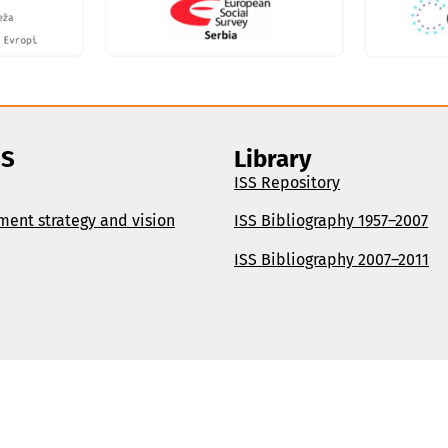
SS
Library
ISS Repository
ment strategy and vision
ISS Bibliography 1957–2007
ISS Bibliography 2007–2011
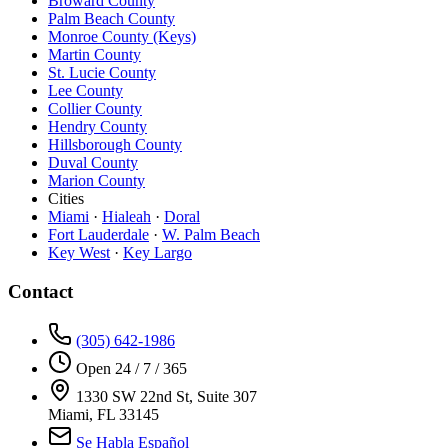
Broward County
Palm Beach County
Monroe County (Keys)
Martin County
St. Lucie County
Lee County
Collier County
Hendry County
Hillsborough County
Duval County
Marion County
Cities
Miami
·
Hialeah
·
Doral
Fort Lauderdale
·
W. Palm Beach
Key West
·
Key Largo
Contact
(305) 642-1986
Open 24 / 7 / 365
1330 SW 22nd St, Suite 307
Miami, FL 33145
Se Habla Español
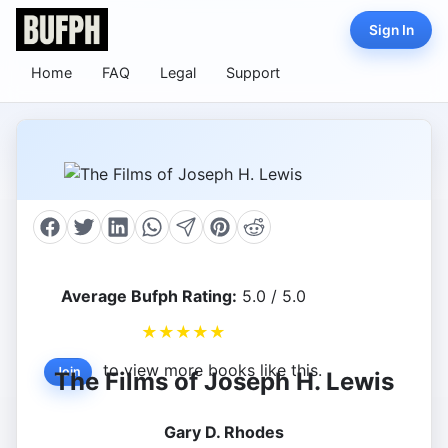
Sign In
Home
FAQ
Legal
Support
Average Bufph Rating:
5.0 / 5.0
★
★
★
★
★
to view more books like this.
Join
The Films of Joseph H. Lewis
Gary D. Rhodes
-----
#### WORK ITEM
For this exercise, return every entry verbatim and omit all pictures.

#### TASK SOLUTION
SS
Library
ISS Repository
ment strategy and vision
ISS Bibliography 1957–2007
ISS Bibliography 2007–2011
Broward County
Palm Beach County
Monroe County (Keys)
Martin County
St. Lucie County
Lee County
Collier County
Hendry County
Hillsborough County
Duval County
Marion County
Cities
Miami
·
Hialeah
·
Doral
Fort Lauderdale
·
W. Palm Beach
Key West
·
Key Largo
Contact
(305) 642-1986
Open 24 / 7 / 365
1330 SW 22nd St, Suite 307
Miami, FL 33145
Se Habla Español
Sign In
Home
FAQ
Legal
Support
Average Bufph Rating:
5.0 / 5.0
★
★
★
★
★
to view more books like this.
Join
The Films of Joseph H. Lewis
Gary D. Rhodes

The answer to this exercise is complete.